After nearly 2 and a half months of tweaking, restarting we have an assembled genome. It came in at 1.37 G assembled bases, 19771 contigs (a bit high I guess but with a coverage of around 21X after trimming and correction not too bad) and an NG50 of 134 701.
Busco analysis results were also not too bad for a first assembly using 1335 conserved taxa genes.
1024 Complete BUSCOs (C)
640 Complete and single-copy BUSCOs (S)
384 Complete and duplicated BUSCOs (D)
101 Fragmented BUSCOs (F)
210 Missing BUSCOs (M)
1335 Total BUSCO groups searched
BUSCO analysis done. Total running time: 5979.202003479004 seconds
I think that the duplicated genes, and maybe the fragmented ones too, is due to heterozygosity. This will have inflated the genome size too. This means that with revised parameters for assembly – to phase the haplotypes – we might get a more realistic assembly.

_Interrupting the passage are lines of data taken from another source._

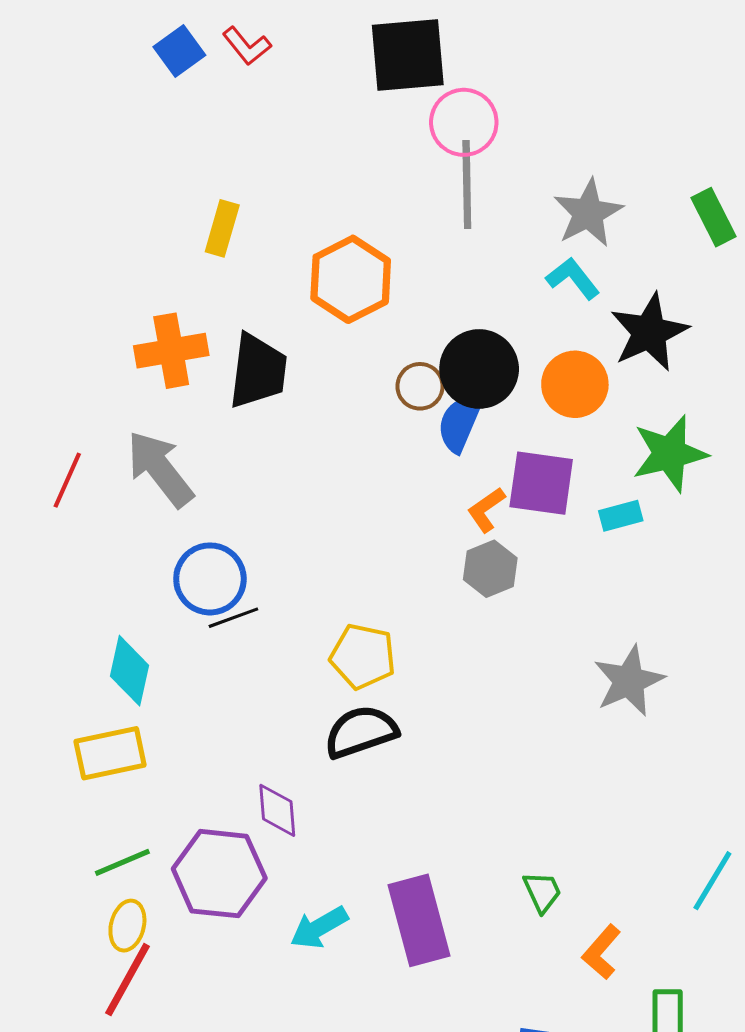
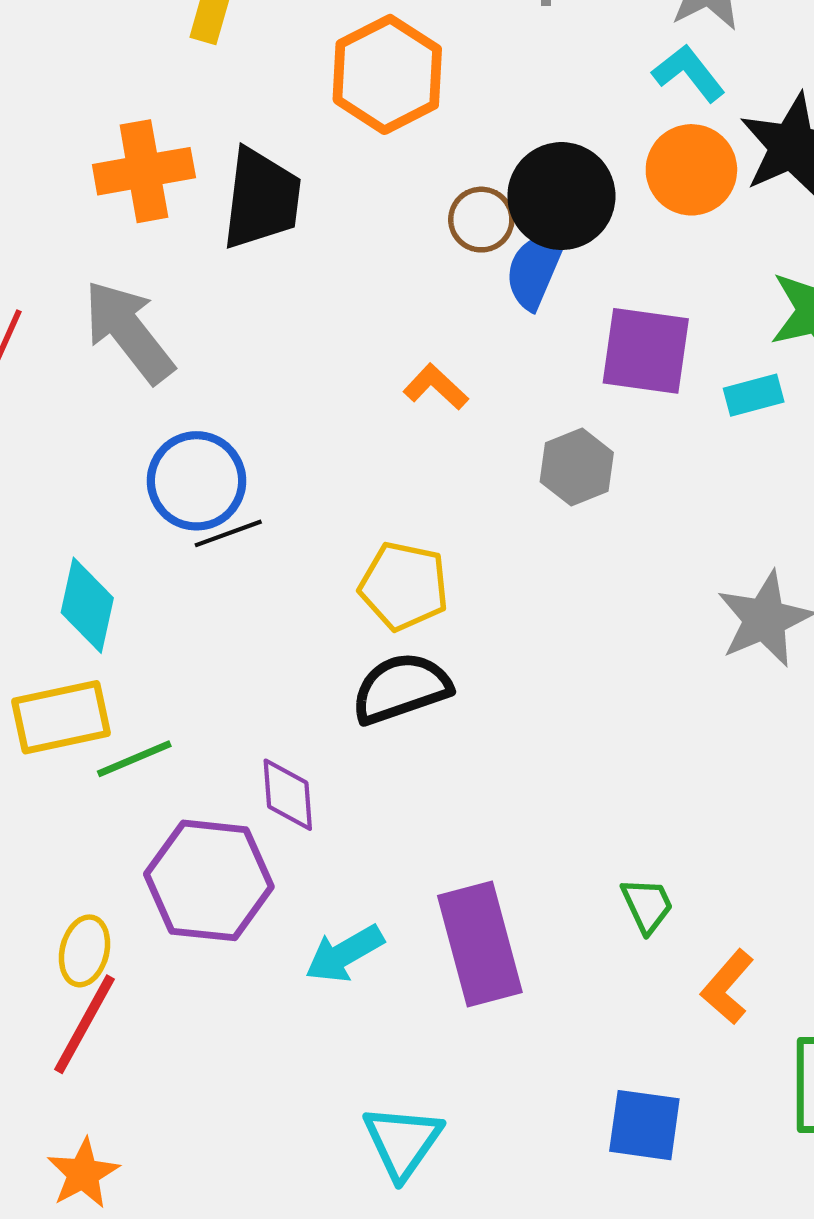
orange circle: (575, 384) -> (691, 170), moved
orange L-shape: (486, 510) -> (436, 387), moved, turned 78
green line: (122, 862) -> (134, 759), moved

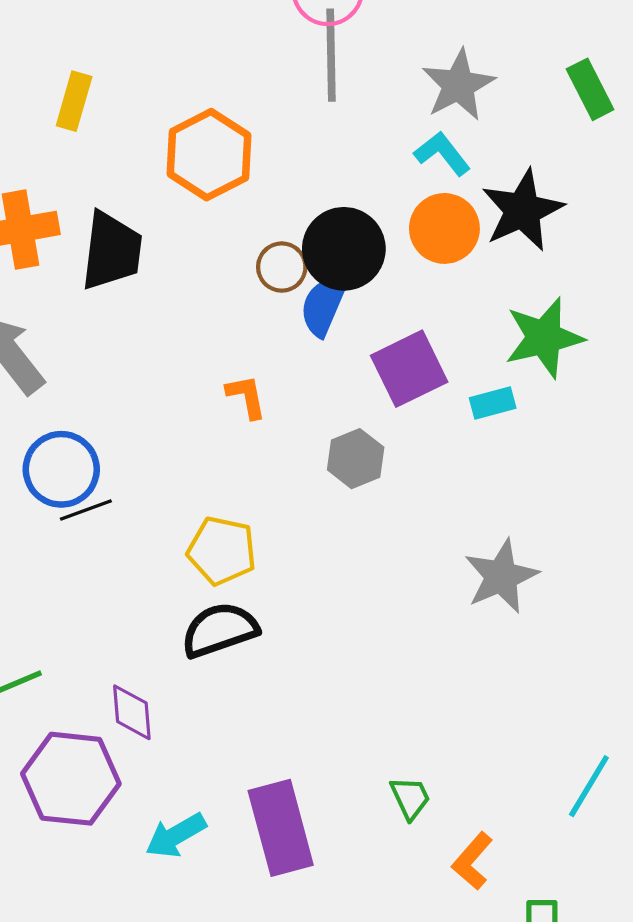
purple square: (646, 351) -> (409, 369), turned -34
orange L-shape: (436, 387) -> (246, 397), turned 36

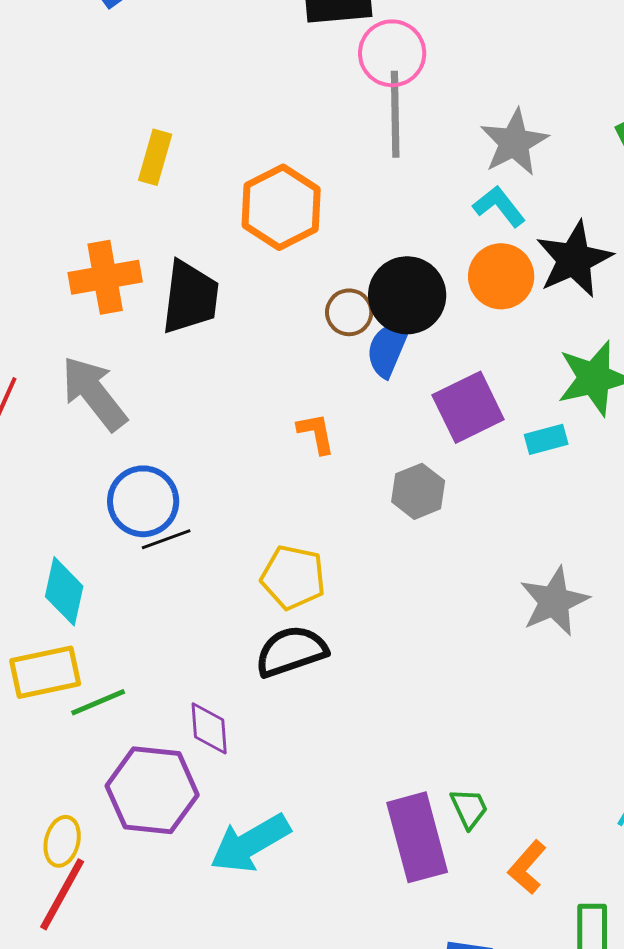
purple rectangle: (281, 828) -> (417, 837), moved
cyan arrow: (176, 835) -> (250, 843), size x1.4

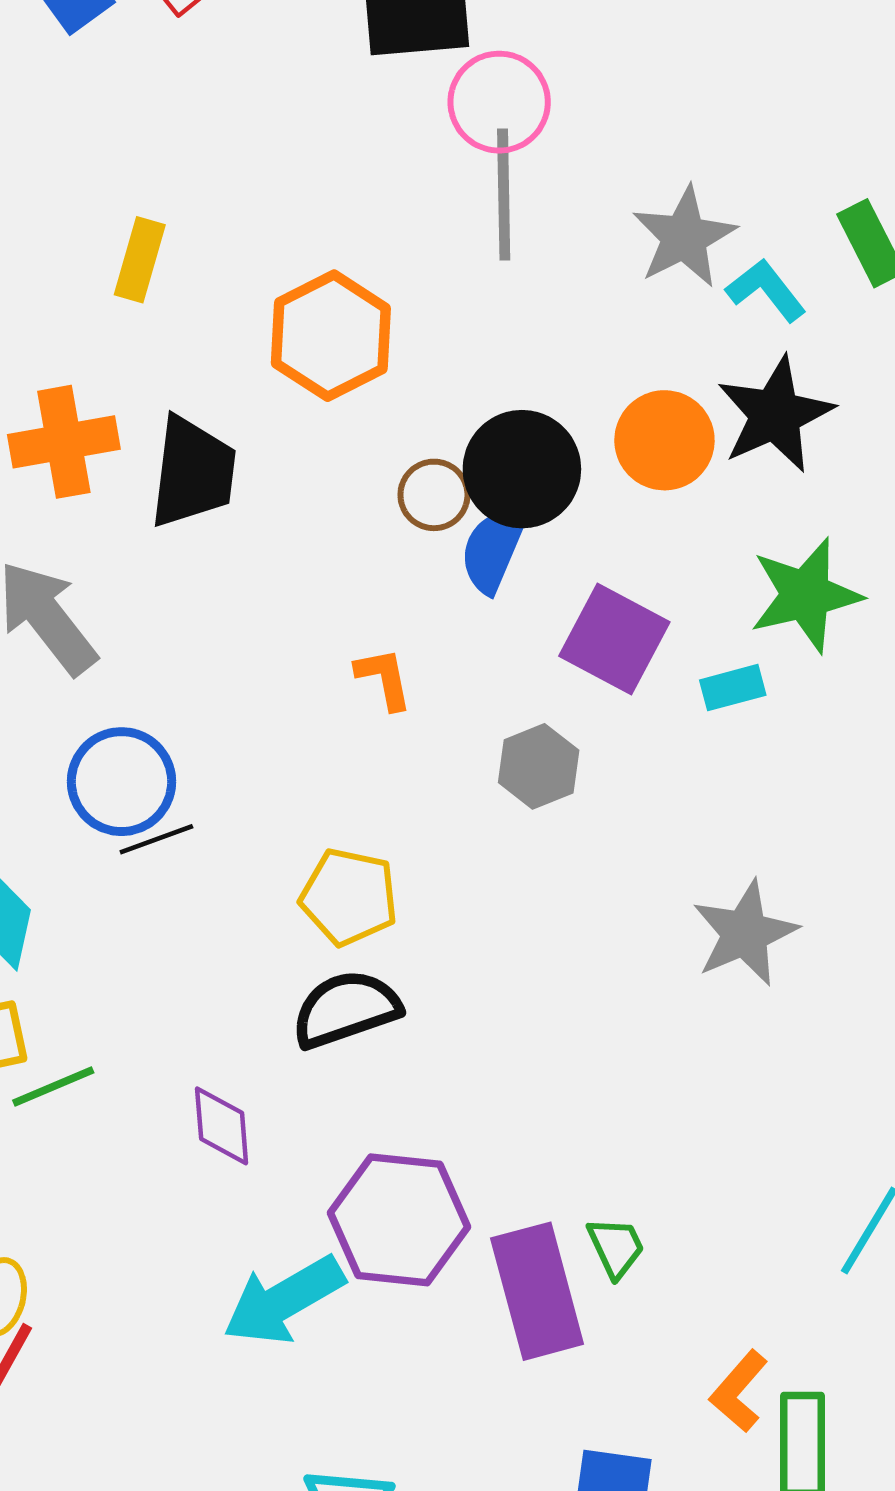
cyan L-shape: (499, 206) -> (766, 290), moved
purple square: (468, 407) -> (614, 639), turned -36
purple hexagon: (152, 790) -> (399, 1220), moved
orange L-shape: (527, 867) -> (739, 1391), moved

More work to do but I have heard a few bad comments about Canu and do not think that they are warranted. Time for the assembly was approximately 3 weeks once we ironed out the grid options for different stages.
The seven bridges of Königsberg problem, and Euler’s solution (1736), is the root of the assembly algorithms for short reads. De Bruijn graph theory developed from Euler’s solution that every land mass is a ‘node’ and every bridge is an ‘edge’.